BEGIN

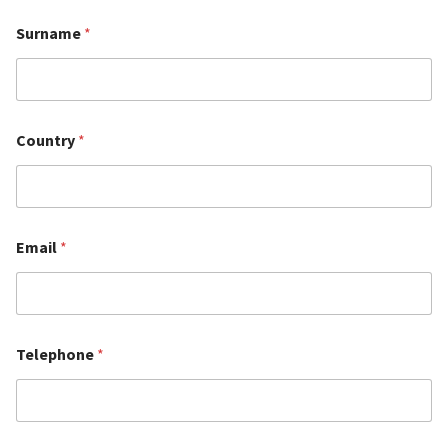
Surname
*
Country
*
Email
*
Telephone
*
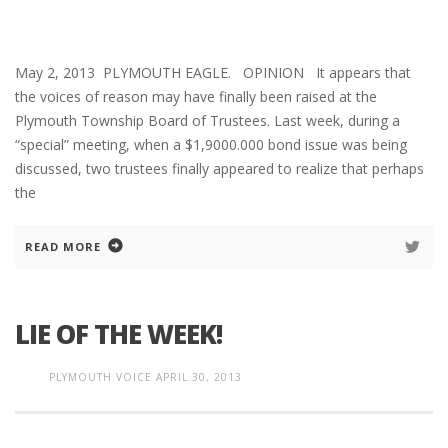
May 2, 2013 PLYMOUTH EAGLE. OPINION It appears that
the voices of reason may have finally been raised at the
Plymouth Township Board of Trustees. Last week, during a
“special” meeting, when a $1,9000.000 bond issue was being
discussed, two trustees finally appeared to realize that perhaps
the
READ MORE
LIE OF THE WEEK!
PLYMOUTH VOICE
APRIL 30, 2013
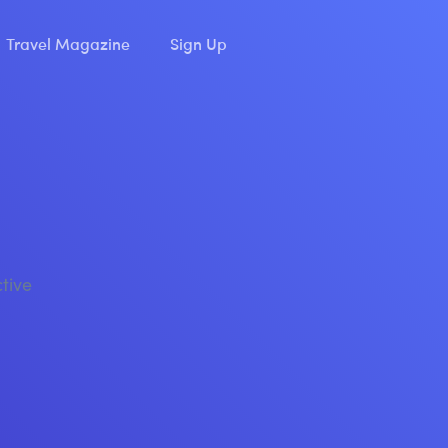
Travel Magazine
Sign Up
ctive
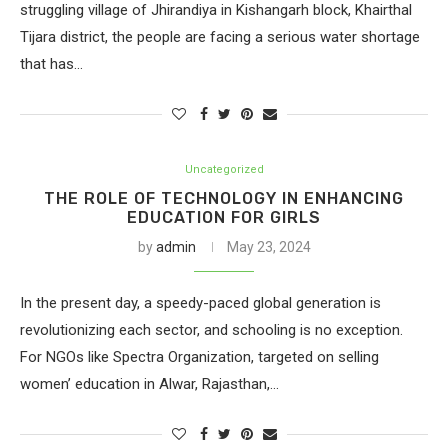
struggling village of Jhirandiya in Kishangarh block, Khairthal
Tijara district, the people are facing a serious water shortage
that has…
Uncategorized
THE ROLE OF TECHNOLOGY IN ENHANCING
EDUCATION FOR GIRLS
by
admin
May 23, 2024
In the present day, a speedy-paced global generation is
revolutionizing each sector, and schooling is no exception.
For NGOs like Spectra Organization, targeted on selling
women’ education in Alwar, Rajasthan,…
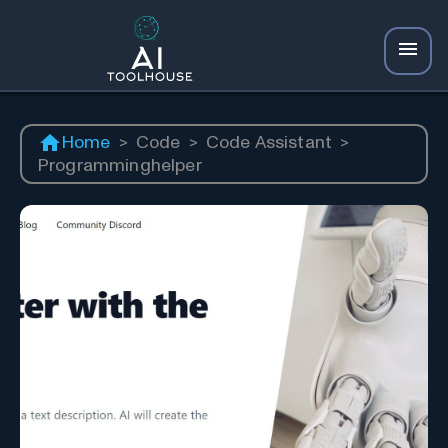
Home
>
Code
>
Code Assistant
>
Programminghelper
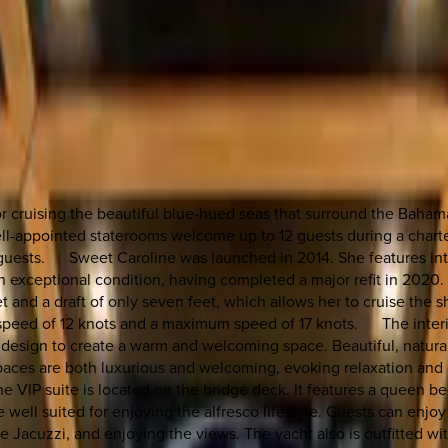
for cruising the beautiful blue-hued seas that surround the Baham
well-appointed staterooms welcome up to 12 guests during a chart
ll guests. Sweet Caroline was launched in 2014. She features int
n exceptional condition, having completed a major refit in 2020. 
t and a draft of only seven feet, which allows her to cruise the s
speed of 12 knots and a maximum speed of 17 knots. The interio
design to create a warm and welcoming space. Beautiful, natural 
spaces are both luxurious and welcoming, evoking relaxation an
e VIP suite is located on the bridge deck. It features a queen b
ell suited for enjoying the alfresco lifestyle. Guests can enjo
he Jacuzzi, and enjoying the views. The yacht also is outfitted wit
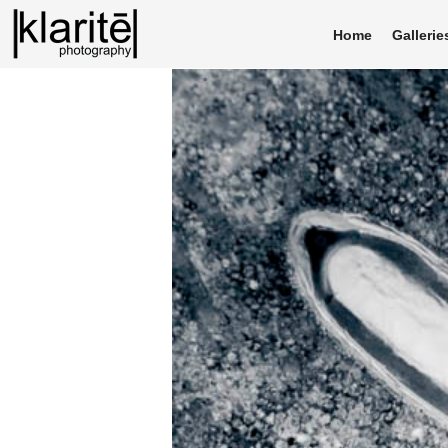
Home
Gallerie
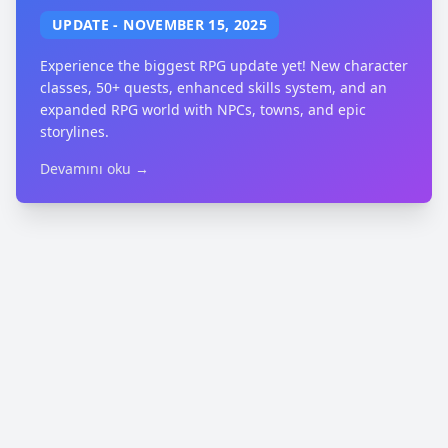
UPDATE
-
NOVEMBER 15, 2025
Experience the biggest RPG update yet! New character
classes, 50+ quests, enhanced skills system, and an
expanded RPG world with NPCs, towns, and epic
storylines.
Devamını oku →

END

Could you output exactly the lines above, from the line with "LIE OF THE WEEK!" up to and including the line with "May 23, 2024", and nothing else, skipping the pictures?

Task solution =
LIE OF THE WEEK!
PLYMOUTH VOICE
APRIL 30, 2013
Travel Magazine
Sign Up
ctive
struggling village of Jhirandiya in Kishangarh block, Khairthal
Tijara district, the people are facing a serious water shortage
that has…
Uncategorized
THE ROLE OF TECHNOLOGY IN ENHANCING
EDUCATION FOR GIRLS
by
admin
May 23, 2024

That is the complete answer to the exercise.